Puigdemont accuse le juge Aguirre de « renverser l'État de droit » en se vantant d'avoir annulé l'amnistie

Le chef des Juntes, Carles Puigdemont, Ce lundi, il a accusé le juge Joaquín Aguirre -qui enquête sur le prétendu complot russe dans le « processus »- de « renversement de l'État de droit ». Les déclarations de Puigdemont, recueillies sur X (anciennement Twitter) interviennent après la révélation d'un audio du juge ce matin Aguirre où il a été déclaré responsable de l'annulation de l'amnistie.

« On m'a dit qu'hier, l'affaire du loi d'amnistie. Il s'est couché pour moi », a déclaré Aguirre, selon l'enregistrement qui, en raison du contexte, doit avoir eu lieu le lendemain du 30 janvier. Les junts voteront contre la loi d'amnistie au Congrèsle processus parlementaire a donc dû être rouvert jusqu'à son approbation finale le 30 mai.

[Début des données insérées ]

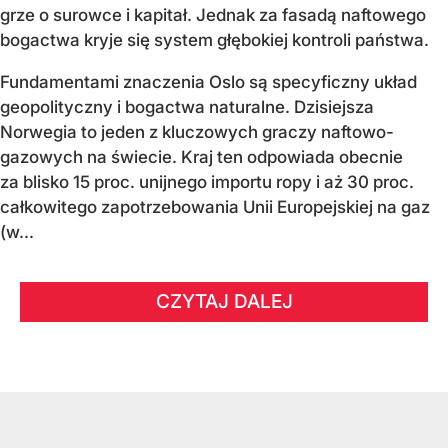
grze o surowce i kapitał. Jednak za fasadą naftowego
bogactwa kryje się system głębokiej kontroli państwa.
Fundamentami znaczenia Oslo są specyficzny układ
geopolityczny i bogactwa naturalne. Dzisiejsza
Norwegia to jeden z kluczowych graczy naftowo-
gazowych na świecie. Kraj ten odpowiada obecnie
za blisko 15 proc. unijnego importu ropy i aż 30 proc.
całkowitego zapotrzebowania Unii Europejskiej na gaz
(w...
CZYTAJ DALEJ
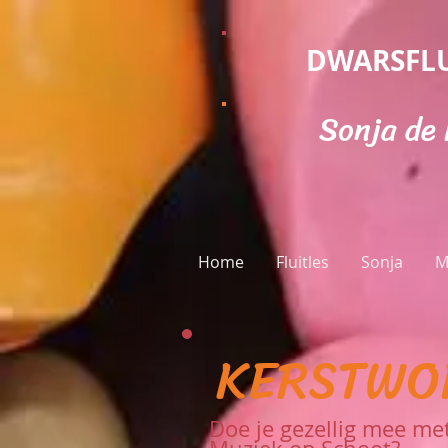
DWARSFLU
Sonja de
Home
Fluitles
Sonja
M
KERSTWO
Doe je gezellig mee m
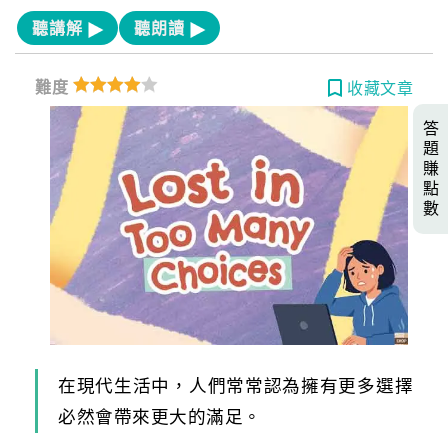
聽講解
聽朗讀
難度
收藏文章
答
題
賺
點
數
在現代生活中，人們常常認為擁有更多選擇
必然會帶來更大的滿足。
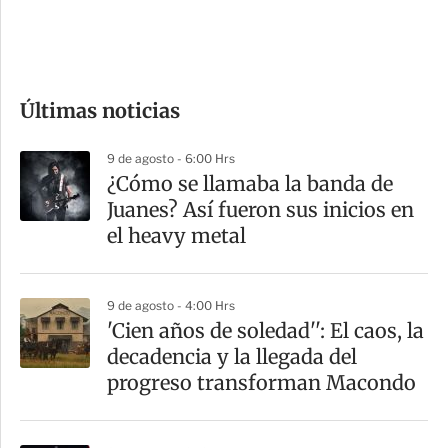
d
e
c
o
Últimas noticias
m
p
9 de agosto - 6:00 Hrs
a
¿Cómo se llamaba la banda de
r
Juanes? Así fueron sus inicios en
t
el heavy metal
i
r
9 de agosto - 4:00 Hrs
'Cien años de soledad'': El caos, la
decadencia y la llegada del
progreso transforman Macondo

« Quand les juges font de la politique à partir de leur position et l'utilisent pour renverser l'État de droit, cela porte un nom », a publié Puigdemont. « Et vous le trouverez dans le code pénal », a-t-il conclu.

L'audio, publié par Canal Red – un média dirigé par l'ancien leader de Podemos, Pablo Iglesias– est une conversation privée avec de supposés fonctionnaires du tribunal dans les bureaux de la justice. « Il reste au gouvernement deux programmes d'information allemands. Deux. Et c'est tout. Prends-le dans le cul », est collecté dans la même citation.

Turull demande au CGPJ d'agir

Egalement le secrétaire général du parti, Jordi Turull, s'est exprimé sur le même réseau social, qualifiant ces déclarations d'être « très sérieux »tout en laissant entendre qu'il pourrait s'agir d'une démonstration du crime de « tergiversation » dans ce complot. En fait, l'avocat de Puigdemont a déjà annoncé la semaine dernière qu'il porterait plainte contre le juge Aguirre en l'accusant précisément de ce crime, à la suite de la publication de l'ouverture d'une pièce séparée pour prétendue ingérence russe dans le ' procés ', dans lequel il a impliqué les anciens présidents de la Generalitat pour les délits de trahison et de détournement de fonds Puigdemont et Artur Masentre autres, et également au même avocat.

« Ce que nous avons dit et que nous n'avons pas entendu. Maintenant nous le faisons. Des juges engagés dans l'activisme politique. Des déclarations très graves du juge Aguirre, qui démontrent la pratique systématique de la loi et probablement la prévarication »il a dit Turull. Peu après, il a exhorté les « bons juges et procureurs » à « se rebeller pour que cela ne ternisse pas tout ». Le CGPJ a également demandé des actions :« Saura-t-on aujourd'hui si le CGPJ agit d'office à l'égard de ce 'monsieur' ? Ou vont-ils l'applaudir ? », s'est interrogé Turull.